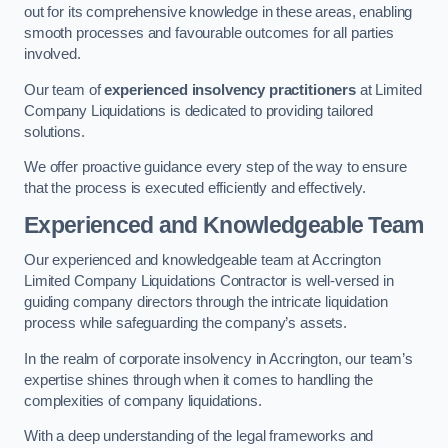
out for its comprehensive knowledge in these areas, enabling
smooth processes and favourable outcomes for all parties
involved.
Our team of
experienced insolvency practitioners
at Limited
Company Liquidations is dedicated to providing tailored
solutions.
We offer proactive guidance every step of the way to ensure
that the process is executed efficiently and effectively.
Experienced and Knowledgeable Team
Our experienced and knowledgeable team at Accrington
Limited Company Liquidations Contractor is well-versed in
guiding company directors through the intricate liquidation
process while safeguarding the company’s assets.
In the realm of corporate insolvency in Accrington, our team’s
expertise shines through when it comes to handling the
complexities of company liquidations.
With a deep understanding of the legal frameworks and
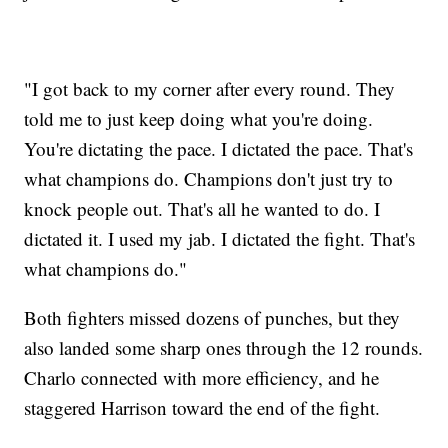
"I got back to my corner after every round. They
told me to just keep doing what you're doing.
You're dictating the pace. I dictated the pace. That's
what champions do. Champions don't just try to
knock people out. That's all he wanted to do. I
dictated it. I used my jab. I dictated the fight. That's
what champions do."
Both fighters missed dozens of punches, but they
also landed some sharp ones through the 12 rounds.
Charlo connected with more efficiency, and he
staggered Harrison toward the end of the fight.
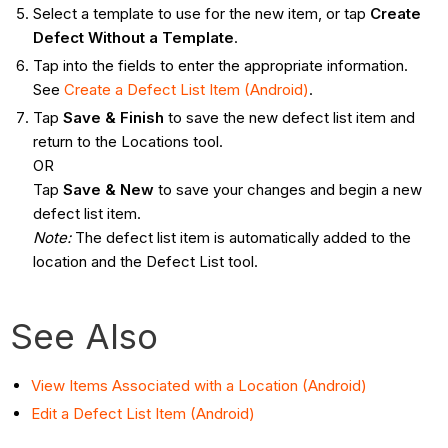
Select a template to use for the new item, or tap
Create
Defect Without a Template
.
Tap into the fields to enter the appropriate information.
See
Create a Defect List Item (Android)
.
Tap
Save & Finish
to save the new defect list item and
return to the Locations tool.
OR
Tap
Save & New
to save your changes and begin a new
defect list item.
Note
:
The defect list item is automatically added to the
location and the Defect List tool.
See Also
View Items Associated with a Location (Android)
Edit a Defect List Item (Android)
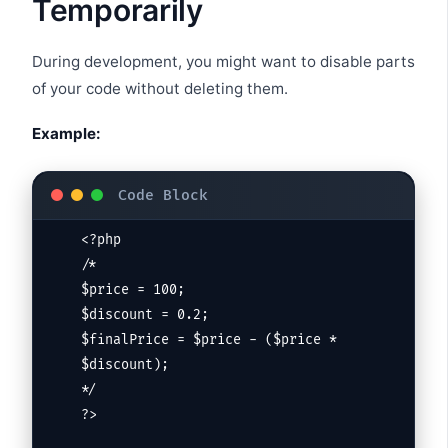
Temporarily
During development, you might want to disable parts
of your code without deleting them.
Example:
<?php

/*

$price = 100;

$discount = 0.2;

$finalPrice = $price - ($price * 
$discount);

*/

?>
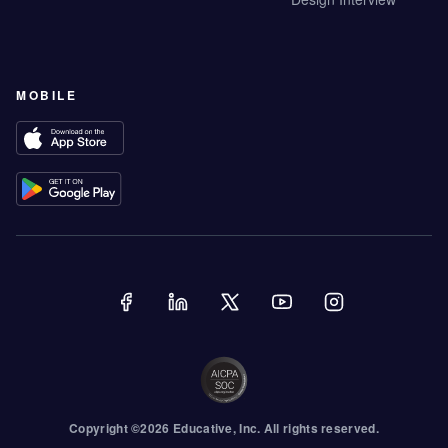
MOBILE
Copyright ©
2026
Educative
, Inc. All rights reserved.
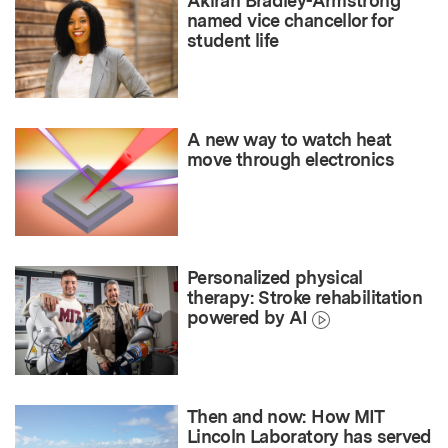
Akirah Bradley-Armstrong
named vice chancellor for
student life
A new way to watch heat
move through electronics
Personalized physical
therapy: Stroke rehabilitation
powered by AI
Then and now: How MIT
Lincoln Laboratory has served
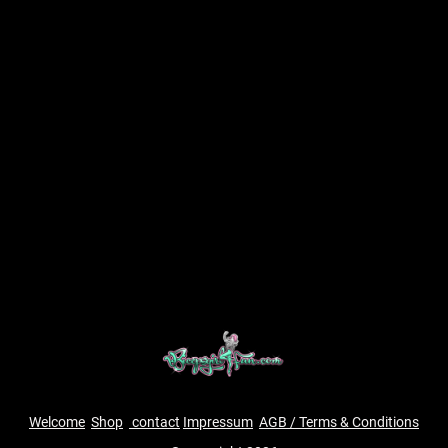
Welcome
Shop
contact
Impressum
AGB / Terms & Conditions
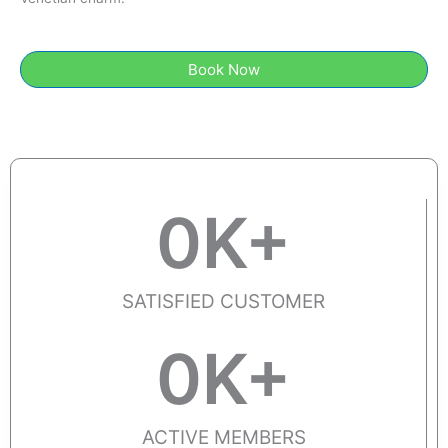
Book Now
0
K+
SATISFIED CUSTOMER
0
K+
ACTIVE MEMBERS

□ □ □ □

• Task
Excluding pictures, print all lines above exactly.

• Task answer
out for its comprehensive knowledge in these areas, enabling
smooth processes and favourable outcomes for all parties
involved.
Our team of
experienced insolvency practitioners
at Limited
Company Liquidations is dedicated to providing tailored
solutions.
We offer proactive guidance every step of the way to ensure
that the process is executed efficiently and effectively.
Experienced and Knowledgeable Team
Our experienced and knowledgeable team at Accrington
Limited Company Liquidations Contractor is well-versed in
guiding company directors through the intricate liquidation
process while safeguarding the company’s assets.
In the realm of corporate insolvency in Accrington, our team’s
expertise shines through when it comes to handling the
complexities of company liquidations.
With a deep understanding of the legal frameworks and
"I got back to my corner after every round. They
told me to just keep doing what you're doing.
You're dictating the pace. I dictated the pace. That's
what champions do. Champions don't just try to
knock people out. That's all he wanted to do. I
dictated it. I used my jab. I dictated the fight. That's
what champions do."
Both fighters missed dozens of punches, but they
also landed some sharp ones through the 12 rounds.
Charlo connected with more efficiency, and he
staggered Harrison toward the end of the fight.
Select a template to use for the new item, or tap
Create
Defect Without a Template
.
Tap into the fields to enter the appropriate information.
See
Create a Defect List Item (Android)
.
Tap
Save & Finish
to save the new defect list item and
return to the Locations tool.
OR
Tap
Save & New
to save your changes and begin a new
defect list item.
Note
:
The defect list item is automatically added to the
location and the Defect List tool.
See Also
View Items Associated with a Location (Android)
Edit a Defect List Item (Android)
Temporarily
During development, you might want to disable parts
of your code without deleting them.
Example:
<?php

/*

$price = 100;

$discount = 0.2;

$finalPrice = $price - ($price * 
$discount);

*/

?>
MOBILE
Copyright ©
2026
Educative
, Inc. All rights reserved.
Akirah Bradley-Armstrong
named vice chancellor for
student life
A new way to watch heat
move through electronics
Personalized physical
therapy: Stroke rehabilitation
powered by AI
Then and now: How MIT
Lincoln Laboratory has served
Welcome
Shop
contact
Impressum
AGB / Terms & Conditions
Book Now
0
K+
SATISFIED CUSTOMER
0
K+
ACTIVE MEMBERS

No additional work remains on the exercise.